` O'Neill Theater: O'Neill Critics Institute: An Overview

An Overview


Our History

Dan Sullivan teaches OCI critic fellows.

Ernest Schier, first director
of The O'Neill's National Critics Institute

From its beginnings in the mid-1960s, the O'Neill Theater Center wanted critics to play a role at its annual Playwrights Conference. But what should that role be? Founder George White's first idea was to ask established critics to take the stage after the performance to discuss the play with the audience. Unfortunately, the critics thought that they had been invited to review the play, which they did, sometimes in withering terms. This experiment generated more heat than light.

The next step was to invite O'Neill playwrights to sit down in private with critics the morning after the show and be instructed as to the value of their scripts. This practice was discontinued after one playwright trained a revolver -- fortunately unloaded -- on his judges.
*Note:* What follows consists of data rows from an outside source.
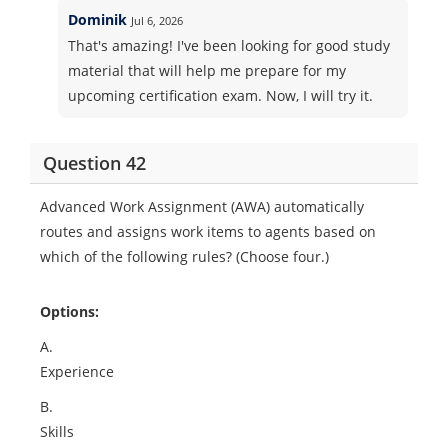
Dominik
Jul 6, 2026
That's amazing! I've been looking for good study
material that will help me prepare for my
upcoming certification exam. Now, I will try it.
Question 42
Advanced Work Assignment (AWA) automatically
routes and assigns work items to agents based on
which of the following rules? (Choose four.)
Options:
A.
Experience
B.
Skills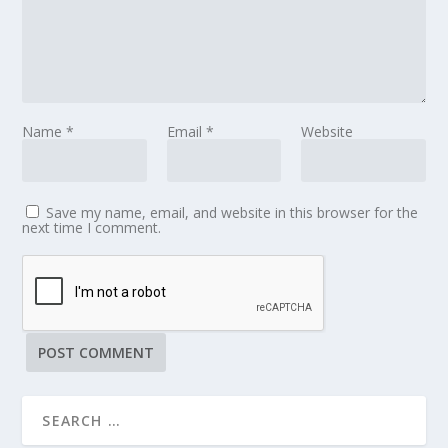
Name
*
Email
*
Website
Save my name, email, and website in this browser for the
next time I comment.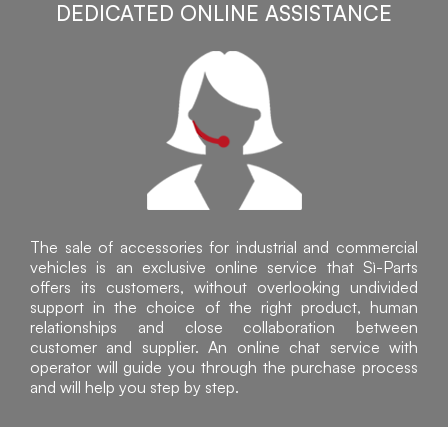
DEDICATED ONLINE ASSISTANCE
The sale of accessories for industrial and commercial
vehicles is an exclusive online service that Sì-Parts
offers its customers, without overlooking undivided
support in the choice of the right product, human
relationships and close collaboration between
customer and supplier. An online chat service with
operator will guide you through the purchase process
and will help you step by step.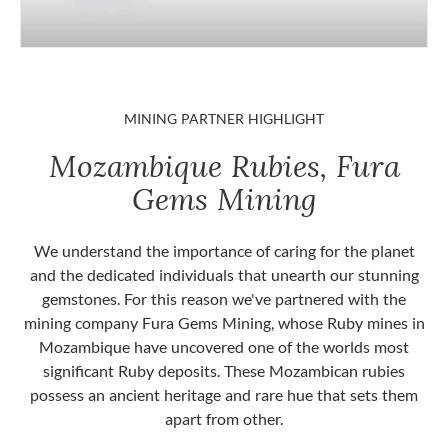
MINING PARTNER HIGHLIGHT
Mozambique Rubies, Fura
Gems Mining
We understand the importance of caring for the planet
and the dedicated individuals that unearth our stunning
gemstones. For this reason we've partnered with the
mining company Fura Gems Mining, whose Ruby mines in
Mozambique have uncovered one of the worlds most
significant Ruby deposits. These Mozambican rubies
possess an ancient heritage and rare hue that sets them
apart from other.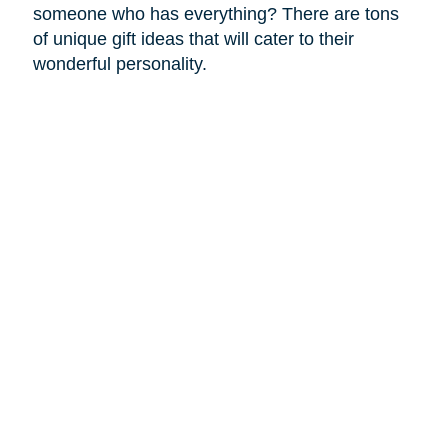
someone who has everything? There are tons
of unique gift ideas that will cater to their
wonderful personality.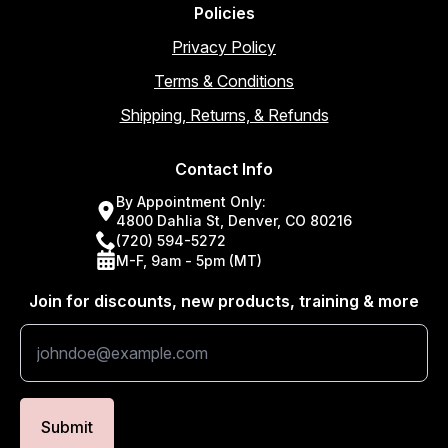
Policies
Privacy Policy
Terms & Conditions
Shipping, Returns, & Refunds
Contact Info
By Appointment Only:
4800 Dahlia St, Denver, CO 80216
(720) 594-5272
M-F, 9am - 5pm (MT)
Join for discounts, new products, training & more
Submit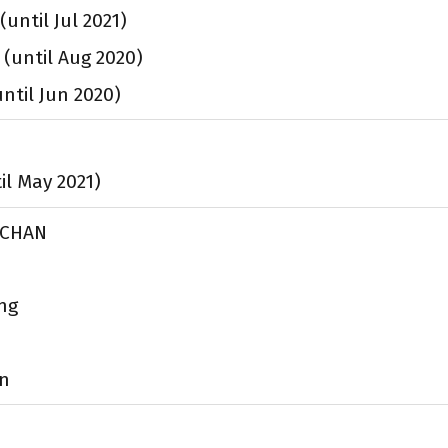
(until Jul 2021)
 (until Aug 2020)
until Jun 2020)
til May 2021)
e CHAN
ng
en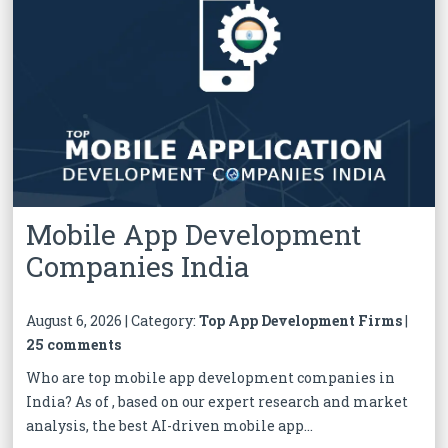
Mobile App Development
Companies India
August 6, 2026 | Category:
Top App Development Firms
|
25 comments
Who are top mobile app development companies in
India? As of , based on our expert research and market
analysis, the best AI-driven mobile app...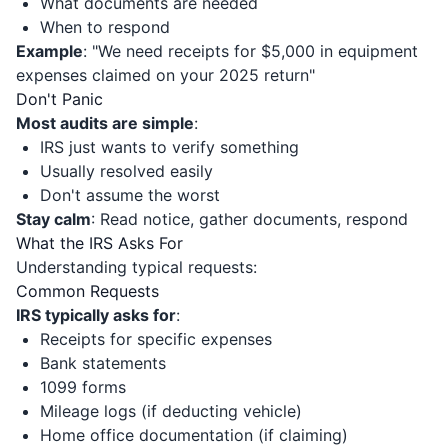
What documents are needed
When to respond
Example
: "We need receipts for $5,000 in equipment
expenses claimed on your 2025 return"
Don't Panic
Most audits are simple
:
IRS just wants to verify something
Usually resolved easily
Don't assume the worst
Stay calm
: Read notice, gather documents, respond
What the IRS Asks For
Understanding typical requests:
Common Requests
IRS typically asks for
:
Receipts for specific expenses
Bank statements
1099 forms
Mileage logs (if deducting vehicle)
Home office documentation (if claiming)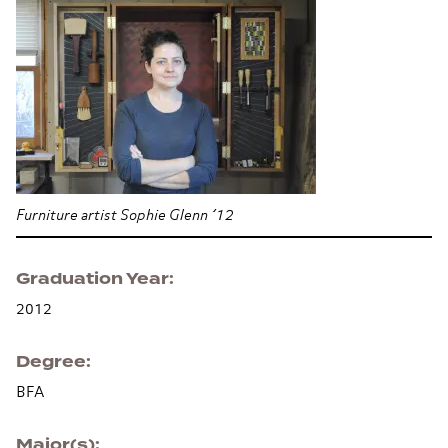
Furniture artist Sophie Glenn ’12
Graduation Year
2012
Degree
BFA
Major(s)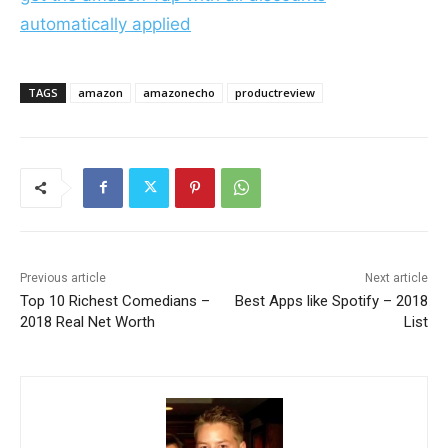
automatically applied
TAGS
amazon
amazonecho
productreview
Previous article
Next article
Top 10 Richest Comedians –
Best Apps like Spotify – 2018
2018 Real Net Worth
List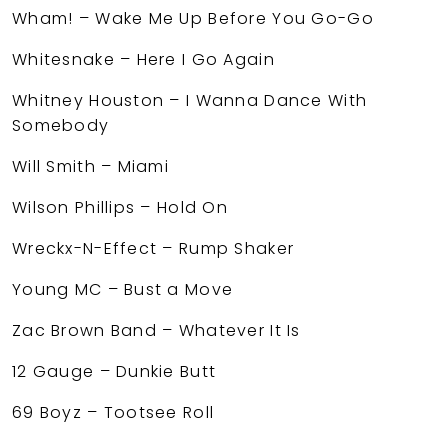
Wham! – Wake Me Up Before You Go-Go
Whitesnake – Here I Go Again
Whitney Houston – I Wanna Dance With
Somebody
Will Smith – Miami
Wilson Phillips – Hold On
Wreckx-N-Effect – Rump Shaker
Young MC – Bust a Move
Zac Brown Band – Whatever It Is
12 Gauge – Dunkie Butt
69 Boyz – Tootsee Roll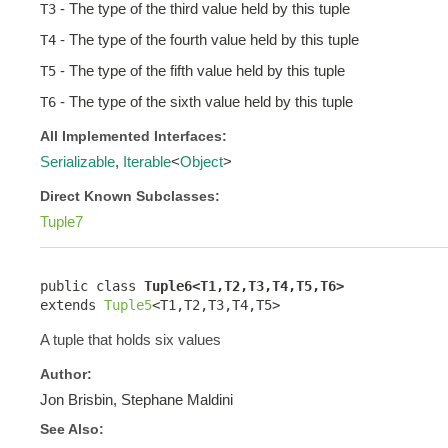
- The type of the third value held by this tuple
T3
- The type of the fourth value held by this tuple
T4
- The type of the fifth value held by this tuple
T5
- The type of the sixth value held by this tuple
T6
All Implemented Interfaces:
Serializable
,
Iterable
<
Object
>
Direct Known Subclasses:
Tuple7
public class 
Tuple6<T1,T2,T3,T4,T5,T6>
extends 
Tuple5
<T1,T2,T3,T4,T5>
A tuple that holds six values
Author:
Jon Brisbin, Stephane Maldini
See Also: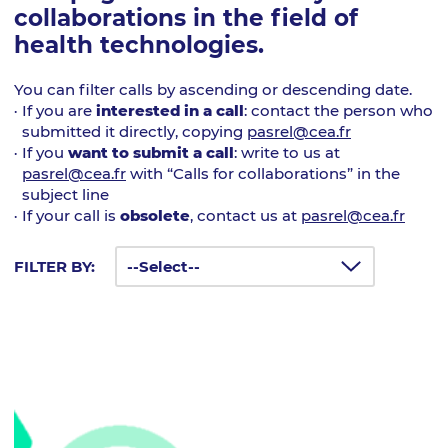
collaborations in the field of
health technologies.
You can filter calls by ascending or descending date.
If you are
interested in a call
: contact the person who
submitted it directly, copying
pasrel@cea.fr
If you
want to submit a call
: write to us at
pasrel@cea.fr
with “Calls for collaborations” in the
subject line
If your call is
obsolete
, contact us at
pasrel@cea.fr
FILTER BY: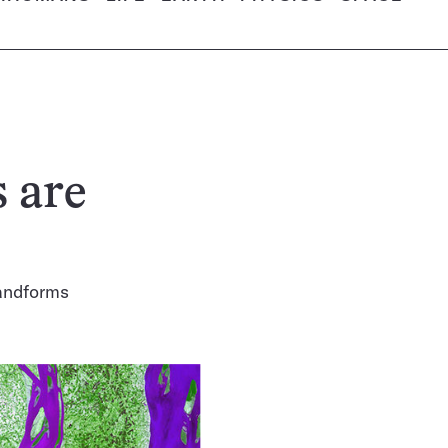
s are
landforms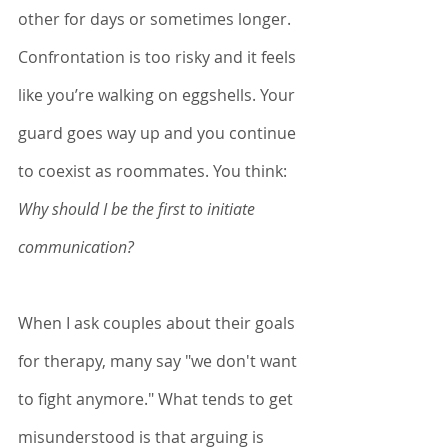
other for days or sometimes longer. 
Confrontation is too risky and it feels 
like you’re walking on eggshells. Your 
guard goes way up and you continue 
to coexist as roommates. You think: 
Why should I be the first to initiate 
communication? 
When I ask couples about their goals 
for therapy, many say "we don't want 
to fight anymore." What tends to get 
misunderstood is that arguing is 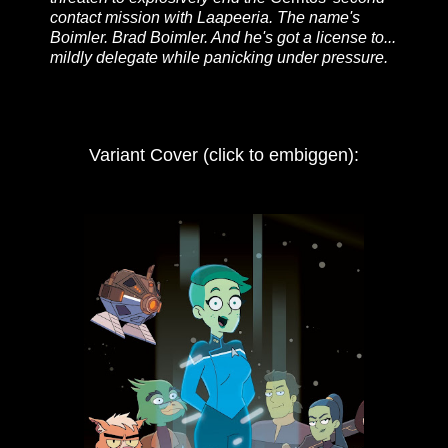
contact mission with Laapeeria. The name's
Boimler. Brad Boimler. And he's got a license to...
mildly delegate while panicking under pressure.
Variant Cover (click to embiggen):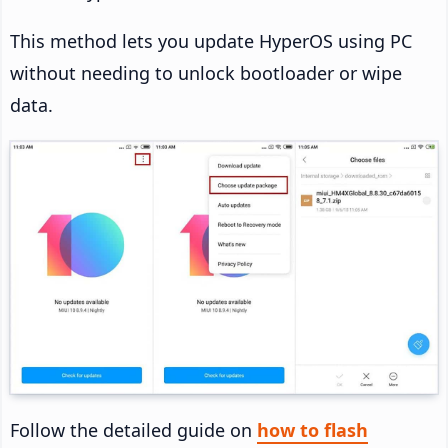
This method lets you update HyperOS using PC
without needing to unlock bootloader or wipe
data.
Follow the detailed guide on
how to flash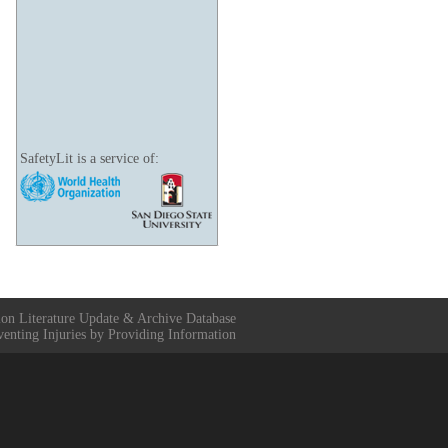
SafetyLit is a service of:
ion Literature Update & Archive Database
venting Injuries by Providing Information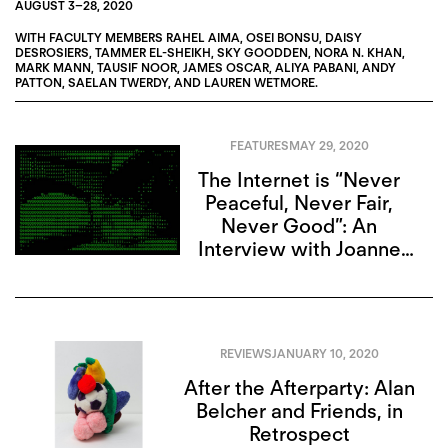
AUGUST 3
–
28, 2020
WITH FACULTY MEMBERS
RAHEL AIMA
,
OSEI BONSU
,
DAISY
DESROSIERS
,
TAMMER EL-SHEIKH
,
SKY GOODDEN
,
NORA N. KHAN
,
MARK MANN
,
TAUSIF NOOR
,
JAMES OSCAR
,
ALIYA PABANI
,
ANDY
PATTON
,
SAELAN TWERDY
, AND
LAUREN WETMORE
.
FEATURES
MAY 29, 2020
The Internet is “Never
Peaceful, Never Fair,
Never Good”: An
Interview with Joanne
McNeil
REVIEWS
JANUARY 10, 2020
After the Afterparty: Alan
Belcher and Friends, in
Retrospect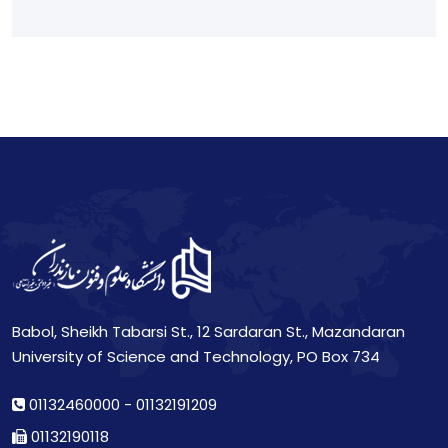
Babol, Sheikh Tabarsi St., 12 Sardaran St., Mazandaran
University of Science and Technology, PO Box 734
01132460000
-
01132191209
01132190118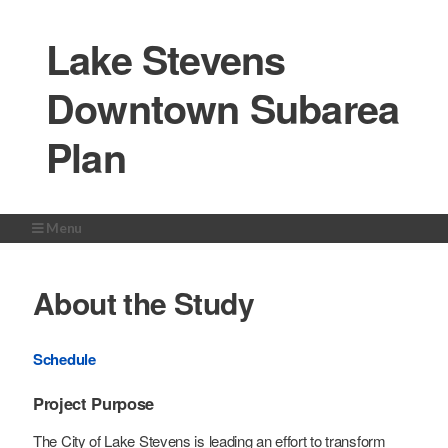
Lake Stevens
Downtown Subarea
Plan
Menu
Home
About the Study
About the Study
Study Area
Get Involved
Schedule
Milestones
Project Purpose
News Room
The City of Lake Stevens is leading an effort to transform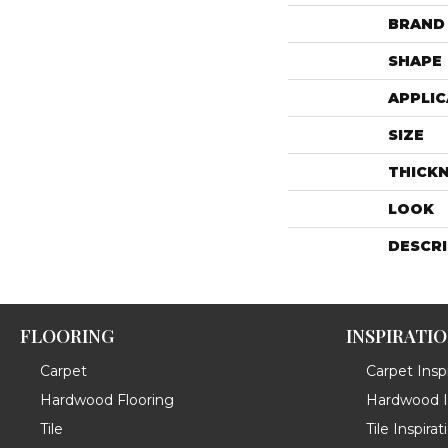
BRAND
SHAPE
APPLIC
SIZE
THICK
LOOK
DESCR
FLOORING
INSPIRATI
Carpet
Carpet Inspi
Hardwood Flooring
Hardwood In
Tile
Tile Inspirat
His judges: therein lies the problem. Theater people in those days saw "the critics" primarily as a power bloc who could make or break a show. Yet the O 'Neill was supposed to be a theater laboratory. How could a final verdict be delivered on a play that was still in process? A hanging judge had no place there.

But wait a minute: in a laboratory setting, could the term "theater criticism" be redefined? Could it be re-translated, just for a few weeks, to mean an extension of the shoptalk that went on all day long at the O'Neill? (What's the arc of the story? Should there be more of a bridge between Scene One and Scene Two?)

If that was theater criticism, everyone at the O'Neill was already guilty of it. Bringing aboard a contingent of theater journalists who wanted to develop their powers of analysis and description in private suddenly seemed quite logical. While these visiting journalists might not qualify as colleagues, they couldn't honestly be seen as the enemy either. Like the O' Neill's playwrights, they too were writers in process. So -- under the guidance of Norman Nadel, Judith Crist and the late Ernest Schier, former critic of the Philadelphia Bulletin -- evolved The O'Neill's National Critics Institute.